Being blessed with such unorthodox musical talent, however, can be a curse in a society like Pakistan. As corporate monsters reigned supreme and gradually assumed virtual monopoly over music distribution and high-end production facilities in the 2000s, Mr Zaki grew increasingly disillusioned with the general culture of the music industry, and lamented its vulgar and mediocre standards, often cutting a dismissive and forlorn figure. He moved frequently to the West, but never really settled anywhere like a lost wanderer. And post-2008, just as music audiences were coaxed into watching more and listening less, thanks to the cynical onslaught of the juggernaut of cola, coffee, ice-cream and telecom companies, which began to control artists based on their sheer ability to completely micromanage them via capital, the space afforded to his talent and his ilk began to shrink. And rather than that being a consequence of his moody personality and unwillingness to adapt to changing times as it is popularly misconstrued, it was probably more a result of the limitations intrinsic to the very design of the corporate model – quite frankly, a debasement of the autonomous artist – that his stock fell. Songs become shorter as attention spans of the audience shrank and the impatient, overproduced and stale Coke Studio formula of adding layer upon layer at every fourth or eighth bar became the norm, while the sheer depoliticised nature of the whole exercise, meant that not only Mr Zaki, but other self-respecting artists like him, found the whole exercise troublesome and questionable, at best.

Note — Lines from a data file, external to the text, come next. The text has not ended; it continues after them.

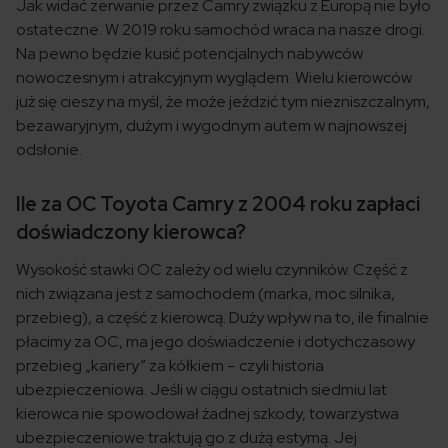
Jak widać zerwanie przez Camry związku z Europą nie było
ostateczne. W 2019 roku samochód wraca na nasze drogi.
Na pewno będzie kusić potencjalnych nabywców
nowoczesnym i atrakcyjnym wyglądem. Wielu kierowców
już się cieszy na myśl, że może jeździć tym niezniszczalnym,
bezawaryjnym, dużym i wygodnym autem w najnowszej
odsłonie.
Ile za OC Toyota Camry z 2004 roku zapłaci
doświadczony kierowca?
Wysokość stawki OC zależy od wielu czynników. Część z
nich związana jest z samochodem (marka, moc silnika,
przebieg), a część z kierowcą. Duży wpływ na to, ile finalnie
płacimy za OC, ma jego doświadczenie i dotychczasowy
przebieg „kariery” za kółkiem – czyli historia
ubezpieczeniowa. Jeśli w ciągu ostatnich siedmiu lat
kierowca nie spowodował żadnej szkody, towarzystwa
ubezpieczeniowe traktują go z dużą estymą. Jej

But, even in adversity, he managed to bow out in style. A masterful low-gain solo in Asrar’s Sab Aakho Ali Ali in Coke Studio, a memorable slide guitar performance for Affaq Mushtaq’s captivating single Angun for Ufone Uth Records, as well as the naughty tongue-in-cheek bluesy effort, “Karachi Ki Laila,” for Cornetto Music Icons, suggested that there was still ample fight and youthful exuberance left in him. Mental illness, drug abuse and financial hardships did eventually take their toll on him, but his music lives on and the sheer longevity of his career needs to be lauded. For industry professionals and aficionados, Aamir Zaki remains a top favourite – as the thinking kid who caused mayhems in schoolrooms by objecting passionately to the distorted histories in Pakistani syllabi, who idolised and personified the avant-garde dissent of Bob Dylan and Bob Marley, and who fingerpicked the electric guitar with Mark Knopler-esque gusto and finesse. And there’s no better track than his bass heavy, “People Are People,” which was a subliminal protest against the excesses of the American military-industrial complex in Afghanistan and its cynical sponsorship of militant Jihad, to substantiate that claim. He, most definitively was Pakistan’s very own original anti-establishmentarian rockstar and the leader of the pack!